"Le temps d'épreuve, c'est à dire le nombre d'années incompressible avant la libération conditionnelle, passera de 15 à 18 ans, et 22 ans pour les récidivistes", déclare le ministre de la Justice Pascal Clément dans une interview au Figaro de mercredi. Ces dispositions sont contenues dans des amendements gouvernementaux soumis mercredi à la commission des lois de l'Assemblée nationale en vue de compléter la proposition de la loi sur la récidive.
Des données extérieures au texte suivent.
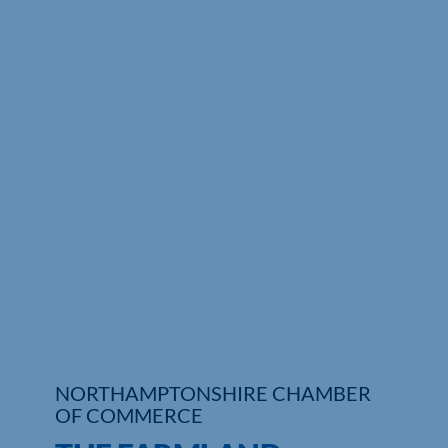
Who We Are
Community Hub
Contact Us
Business Support in Northamptonshire
NORTHAMPTONSHIRE CHAMBER
OF COMMERCE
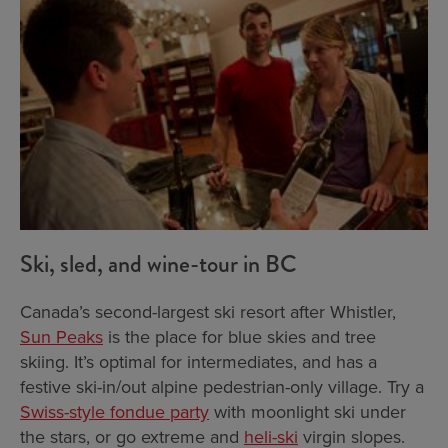
Ski, sled, and wine-tour in BC
Canada’s second-largest ski resort after Whistler,
Sun Peaks
is the place for blue skies and tree
skiing. It’s optimal for intermediates, and has a
festive ski-in/out alpine pedestrian-only village. Try a
Swiss-style fondue party
with moonlight ski under
the stars, or go extreme and
heli-ski
virgin slopes.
La mesure fait suite au meurtre de Nelly Crémel, le 2 juin en Seine-et-Marne. L'un des meurtriers présumés, condamné à la perpétuité, avait obtenu une libération conditionnelle après 15 ans d'incarcération, une situation dénoncée par le ministre de l'Intérieur Nicolas Sarkozy.
Avec Sarkozy
Le 22 juin, le ministre de la Justice s'était prononcé pour un allongement de la peine incompressible en cas perpétuité, sans préciser le nouveau plafond qu'il préconisait. Il souligne que les amendements qu'il propose "ont été rédigés dans la solidarité gouvernementale, en étroite concertation avec Nicolas Sarkozy" et ont "pour ambition de répondre au défi que pose la récidive à l'ensemble de la société". Interrogé sur les "empiétements" de Nicolas Sarkozy dans le domaine de la justice, le ministre assure enfin qu'il "ne se sent ni menacé ni influencé par les déclarations de quiconque".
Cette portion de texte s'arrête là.